Task description>
Would you please output all the records exactly as given? Pictures should not appear in the copy.
::: Materials provided
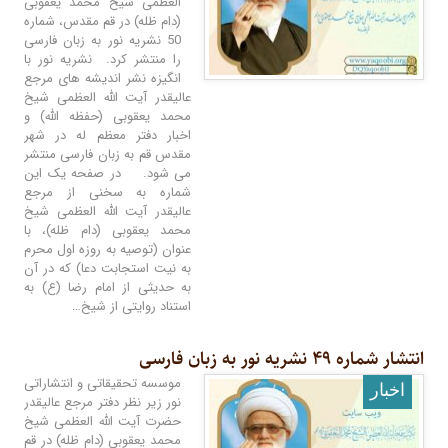
العظمی شیخ محمد یعقوبی
(دام ظله) در قم مقدس، شماره
50 نشریه نور به زبان فارسی
را منتشر کرد. نشریه نور با
انگیزه نشر اندیشه های مرجع
عالیقدر آیت الله العظمی شیخ
محمد یعقوبی (حفظه الله) و
اخبار دفتر معظم له در شهر
مقدس قم به زبان فارسی منتشر
می شود. در صفحه یک این
شماره به سخنی از مرجع
عالیقدر آیت ‌الله العظمی شیخ
محمد یعقوبی (دام ظله)، با
عنوان (توصیه به روزه اول محرم
به نیت استجابت دعا) که در آن
به حدیثی از امام رضا (ع) به
استناد روایتی از شیخ…
انتشار شماره ۴۹ نشریه نور به زبان فارسی
موسسه تحقیقاتی و انتشاراتی
اخبار
نور زیر نظر دفتر مرجع عالیقدر
حضرت آیت الله العظمی شیخ
محمد یعقوبی (دام ظله) در قم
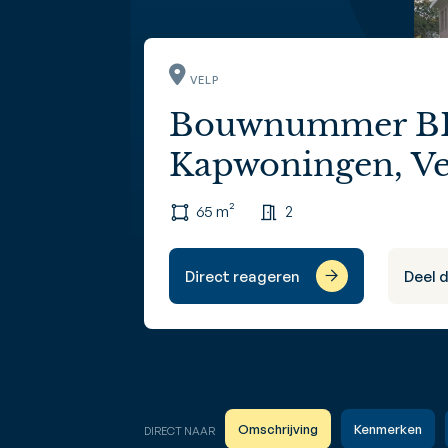
VELP
Bouwnummer B
Kapwoningen, Ve
65 m²
2
Direct reageren
Deel 
Omschrijving
Kenmerken
DIRECT NAAR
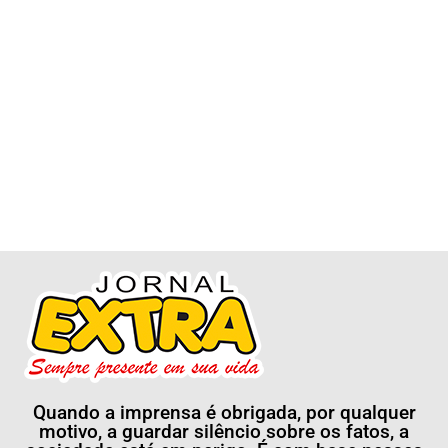
Quando a imprensa é obrigada, por qualquer
motivo, a guardar silêncio sobre os fatos, a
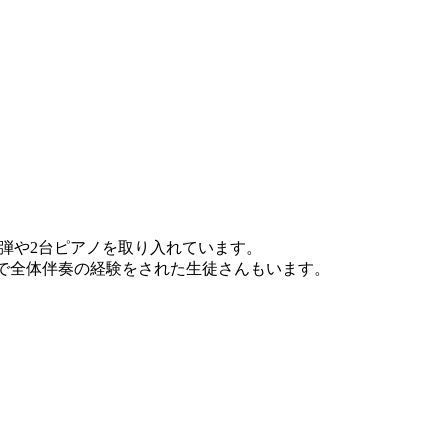
弾や2台ピアノを取り入れています。
年で全体伴奏の経験をされた生徒さんもいます。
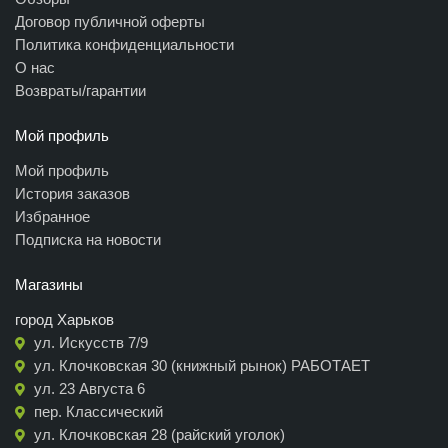
Договор публичной оферты
Политика конфиденциальности
О нас
Возвраты/гарантии
Мой профиль
Мой профиль
История заказов
Избранное
Подписка на новости
Магазины
город Харьков
ул. Искусств 7/9
ул. Клочковская 30 (книжный рынок) РАБОТАЕТ
ул. 23 Августа 6
пер. Классический
ул. Клочковская 28 (райский уголок)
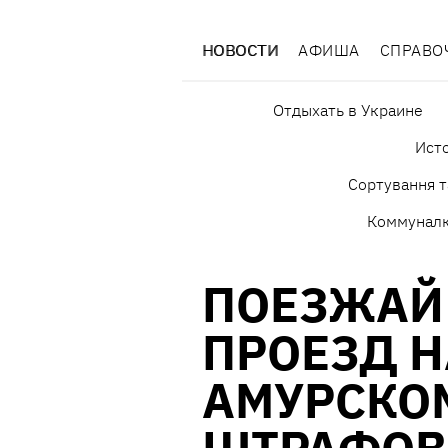
НОВОСТИ
АФИША
СПРАВО
Отдыхать в Украине
Исто
Сортування т
Коммунал
ПОЕЗЖАЙ 
ПРОЕЗД Н
АМУРСКО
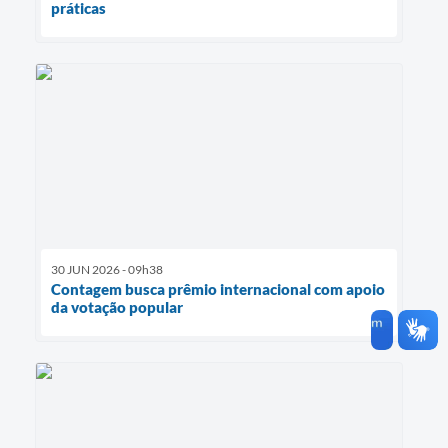
práticas
30 JUN 2026 - 09h38
Contagem busca prêmio internacional com apoio
da votação popular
::::::
Written solution>
العظمی شیخ محمد یعقوبی
(دام ظله) در قم مقدس، شماره
50 نشریه نور به زبان فارسی
را منتشر کرد. نشریه نور با
انگیزه نشر اندیشه های مرجع
عالیقدر آیت الله العظمی شیخ
محمد یعقوبی (حفظه الله) و
اخبار دفتر معظم له در شهر
مقدس قم به زبان فارسی منتشر
می شود. در صفحه یک این
شماره به سخنی از مرجع
عالیقدر آیت ‌الله العظمی شیخ
محمد یعقوبی (دام ظله)، با
عنوان (توصیه به روزه اول محرم
به نیت استجابت دعا) که در آن
به حدیثی از امام رضا (ع) به
استناد روایتی از شیخ…
انتشار شماره ۴۹ نشریه نور به زبان فارسی
موسسه تحقیقاتی و انتشاراتی
اخبار
نور زیر نظر دفتر مرجع عالیقدر
حضرت آیت الله العظمی شیخ
محمد یعقوبی (دام ظله) در قم
VELP
Bouwnummer B
Kapwoningen, Ve
65 m²
2
Direct reageren
Deel 
Omschrijving
Kenmerken
DIRECT NAAR
Quando a imprensa é obrigada, por qualquer
motivo, a guardar silêncio sobre os fatos, a
弾や2台ピアノを取り入れています。
年で全体伴奏の経験をされた生徒さんもいます。
Договор публичной оферты
Политика конфиденциальности
О нас
Возвраты/гарантии
Мой профиль
Мой профиль
История заказов
Избранное
Подписка на новости
Магазины
город Харьков
ул. Искусств 7/9
ул. Клочковская 30 (книжный рынок) РАБОТАЕТ
ул. 23 Августа 6
пер. Классический
ул. Клочковская 28 (райский уголок)
НОВОСТИ
АФИША
СПРАВО
Отдыхать в Украине
Исто
Сортування т
Коммунал
ПОЕЗЖАЙ 
ПРОЕЗД Н
АМУРСКО
práticas
30 JUN 2026 - 09h38
Contagem busca prêmio internacional com apoio
da votação popular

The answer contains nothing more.